TikTok will have 33.3 million US social buyers this year, according to our forecast. That’s less than Facebook (65.7 million) and Instagram (43.0) million. Both Facebook and TikTok have 37.0% of their users making a purchase on their respective platforms.
TikTok’s next challenge is to boost its total number of social buyers: by gaining users and by converting users into buyers.
Some 68% of Gen Z adults in the US are willing to make a purchase on TikTok, putting it in line with YouTube and just behind Instagram (71%), according to Jungle Scout. While that figure is promising, it’s another place where TikTok doesn’t yet stand out over Instagram. Instagram itself has struggled with making social commerce take off, and removed its own shopping tab at the start of this year.

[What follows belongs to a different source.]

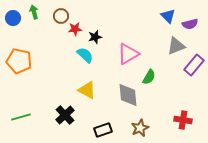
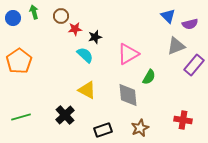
orange pentagon: rotated 25 degrees clockwise
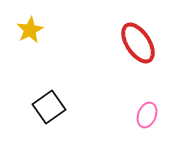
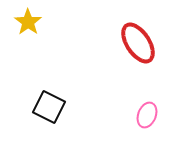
yellow star: moved 2 px left, 8 px up; rotated 8 degrees counterclockwise
black square: rotated 28 degrees counterclockwise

But adult TikTok users already spend way more time on TikTok (54 minutes per day) than adult Instagram users do on Instagram (33 minutes per day), according to our forecast. And with so much content being posted to TikTok every day, there’s tons of potential for new listings. TikTok will need to turn engaged users into engaged spenders.
It’s wise of TikTok to invest in Shop, because US social ad spending is not growing as quickly as influencer marketing spending is, according to our forecast. That means the platform can’t rely on massive ad revenue growth (although TikTok’s ad revenues are still growing by double digits).

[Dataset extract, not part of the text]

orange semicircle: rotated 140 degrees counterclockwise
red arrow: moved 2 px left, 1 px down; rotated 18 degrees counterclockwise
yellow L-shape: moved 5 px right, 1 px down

Shop listings and affiliate links provide TikTok with an opportunity to capitalize on influencer marketing by being a part of that transaction. And with over 100,000 creators already using TikTok Shop’s affiliate program, creators are clearly also interested in Shop features.
Mobile commerce (mcommerce) will account for close to half (49.8%) of US ecommerce sales in 2027, we forecast. When it comes to mcommerce, TikTok’s challenger isn’t just Instagram, Facebook, and YouTube—it’s also Amazon.
Fortunately, TikTok has built its own Amazon-style flywheel consisting of media, advertising, and commerce to compete with the retail giant. That will help TikTok in its quest for a greater share of the growing mcommerce market.
TikTok’s share of US video ad spending will be 6.5% this year, putting it below YouTube’s 8.3% and well below Meta’s 30.1% share. Total US video ad spending will reach $84.14 billion this year, and while TikTok’s share is increasing, the platform has a ways to go if it wants to get to Meta’s level.
Shop opens the potential for more ad spend as brands promote listings, but TikTok will first need to get brands comfortable with using the platform for commerce rather than moving users to their own channels.